Kawanan begal berasal dari Gedung Batin, Blambangan Umpu. Mereka  mengaku baru membegal sekali. Uang rampasan dibagi rata untuk membayar utang dan foya-foya. Polisi mengamankan barang bukti dua golok.

Kapolsek Blambangan Umpu Kompol Edy Saputra, Jumat 3 April 2020, membenarkan penangkapan kawanan pembegal Indah, karyawan BTPN Syariah. Wanita itu kehilangan uang dan surat tagihan serta handphone. 

DIYON SAPUTRA

Relawan Cegah Corona PDIP Pesawaran Kian Ramai

NEGERI KATON (2/5/2020) – Puluhan relawan dan kader PDI Perjuangan Pesawaran kembali membagikan masker, sabun, dan menyemprot disinfektan. Untuk hari kelima, Kamis 2 April 2020, mereka bergerak ke Desa Trirahayu, Negerikaton.

Memasuki akhir pekan pertama keliling kecamatan mencegah virus corona, covid19,  jumlah kader dan relawan yang menyertai Ketua DPC Pesawaran, M. Nasir, semakin ramai. Demikian juga peralatan semprot, materi sabun, dan persediaan masker.

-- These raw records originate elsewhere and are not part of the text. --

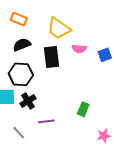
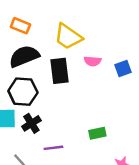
black semicircle: (22, 45) -> (24, 56), size x1.4
green rectangle: (83, 109) -> (97, 133), turned 56

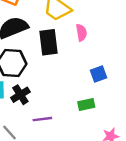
pink semicircle: (93, 61) -> (81, 33), turned -105
blue square: (123, 68) -> (98, 74), moved

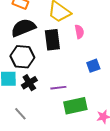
green rectangle: (86, 104) -> (75, 106), moved, size x1.6
purple line: (42, 119) -> (58, 88), moved

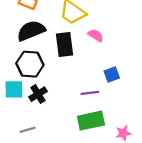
pink semicircle: (79, 32) -> (96, 35), turned -48
purple line: (58, 88) -> (90, 93), moved
gray line: (20, 114) -> (28, 130), turned -64

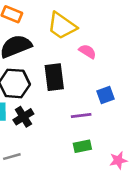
black rectangle: (64, 45) -> (54, 77), moved
green rectangle: (91, 121) -> (82, 146), size x0.6

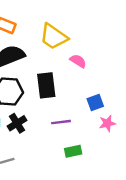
purple line: (81, 116) -> (61, 122), moved
pink star: (118, 160) -> (107, 123), moved

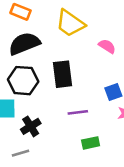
pink semicircle: (78, 61) -> (107, 46), moved
black cross: (17, 123) -> (31, 126), moved

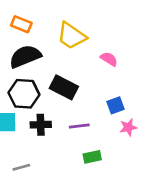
black rectangle: (63, 74) -> (64, 87), turned -56
black cross: (31, 126) -> (41, 125), moved, turned 30

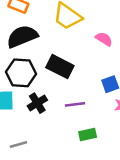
black cross: (41, 125) -> (37, 103), turned -30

M. Nasir, Ketua PDIP Pesawaran, mengharapkan acara keliling kecamatan itu membantu warga dan Pemerintah mencegah virus corona masuk ke kabupaten tersebut.  Apalagi selalu disertai kampanye tetap di rumah, hidup sehat, dan terus berolahraga.

IWANSYAH

Mahabang, Tulangbawang: Jembatan Retak dan Rawan Pencurian

DENTE TELADAS (2/4/2020) – Warga Kampung Mahabang, Dente Teladas, Tulangbawang, seperti jatuh tertimpa tangga. Sudah jembatan mereka yang dibangun Tahun 2019 retak, dermaga para nelayan di sana mulai rawan pencurian speedboat.

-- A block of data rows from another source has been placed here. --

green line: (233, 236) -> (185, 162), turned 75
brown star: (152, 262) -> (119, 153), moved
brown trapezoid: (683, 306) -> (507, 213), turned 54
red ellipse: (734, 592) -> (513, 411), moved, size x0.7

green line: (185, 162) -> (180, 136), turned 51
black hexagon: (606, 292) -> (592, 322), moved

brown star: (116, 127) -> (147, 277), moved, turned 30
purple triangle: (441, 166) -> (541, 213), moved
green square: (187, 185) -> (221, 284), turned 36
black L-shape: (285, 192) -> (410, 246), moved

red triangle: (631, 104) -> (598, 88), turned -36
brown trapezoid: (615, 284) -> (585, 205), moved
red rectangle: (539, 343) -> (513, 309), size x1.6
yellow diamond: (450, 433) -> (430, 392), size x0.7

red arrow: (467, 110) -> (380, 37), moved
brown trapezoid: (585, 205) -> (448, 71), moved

Adapun jembatan terletak di RT 3 Dusun 5 Kuala Mahabang. Sarana ini penting bagi warga untuk menyeberang dari perkampungan ke dermaga nelayan. 

Salam, warga sekitar, menduga jembatan itu rusak akibat salah konstruksi kayu penahan. Dalam waktu tidak lama, jika tidak diperbaiki, keretakan akan lebih parah.

Selain jembatan, warga juga mengeluhkan pencurian speedboat. Surat, warga RT 3 Dusun 5, kehilangan motornya merk Yamaha Rabu Dinihari, 2 April 2020. Ia  menduga dibawa kabur ke arah laut dan disikat saat mereka masih tertidur.